Associate Professor Matthew Simunovic is a Sydney-based ophthalmologist who specialises in medical retina and vitreoretinal surgery and is also involved in research. 

He graduated from medical school at the University of Cambridge, where he also obtained his PhD and aspired to become an ophthalmologist.  Prior to this, he studied optometry at UNSW with his love for eyes stemming from a young age by his uncle who was an optometrist in Brisbane. He completed his fellowship training at The University of British Columbia in Vancouver, Moorfield’s Eye Hospital in London and at the John Radcliffe Hospital/Nuffield Laboratory of Ophthalmology at the University of Oxford.

A/Prof. Simunovic is currently working in the retinal unit at Sydney Eye Hospital and the Sydney Children’s Hospital network. He works in private practice at Retina Associates Bondi Junction and Chatswood as well as Sutherland Eye Surgeons and operates privately at Bondi Junction Private Hospital. He is an Associate Professor at the Save Sight Institute at the University of Sydney and his research group conducts clinical research and laboratory research into developing treatments for retinal disease, improving visual function as well as experimental vitreoretinal surgery. His research is currently being supported by the Macular Diseases Foundation Australia and the NHMRC.

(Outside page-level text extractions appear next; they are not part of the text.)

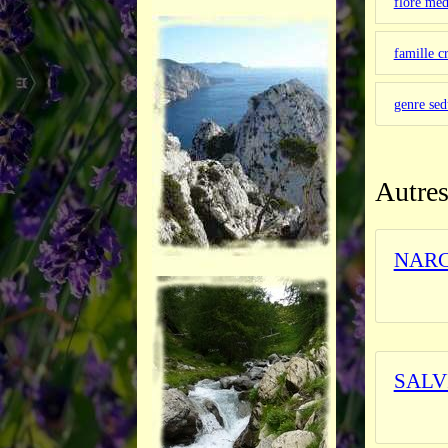
flore med
famille c
genre se
Autres
NARC
_______
SALV
L'herbi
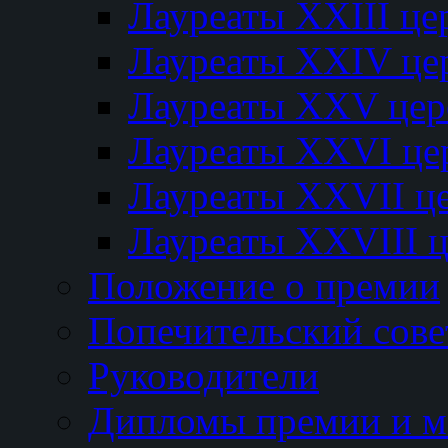
Лауреаты XXIII ц
Лауреаты XXIV це
Лауреаты XXV це
Лауреаты XXVI це
Лауреаты XXVII ц
Лауреаты XXVIII 
Положение о премии
Попечительский сове
Руководители
Дипломы премии и м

To see a list of the research projects and publications A/Prof. Simunovic is involved in, click here.

If any YO members are interested in being involved with research with A/Prof. Simunovic, send us an email to get in contact!

Read the interview with A/Prof. Simunovic below for a detailed description on his recent clinical research and the life-changing impact that Luxturna is having on patients with Leber’s Congenital Amaurosis 2.

LUXTURNA

What is Luxturna?

Luxturna (voretigene neparvovec) is the first ever ocular gene therapy recently approved here in Australia by the Therapeutics Goods Administration (TGA) for use in patients with Leber’s Congenital Amaurosis 2 (LCA2). LCA2 is a retinal dystrophy caused by biallelic mutations to the RPE65 gene, which is essential in recycling the chromophore (the modified version of Vitamin A bound to rhodopsin and the cone opsins). In patients with LCA2 where there is no functional RPE65 in the eye but the RPE and photoreceptors are still intact, the introduction of the RPE65 gene results in the production of the RPE65 protein, establishing the visual cycle and improving vision.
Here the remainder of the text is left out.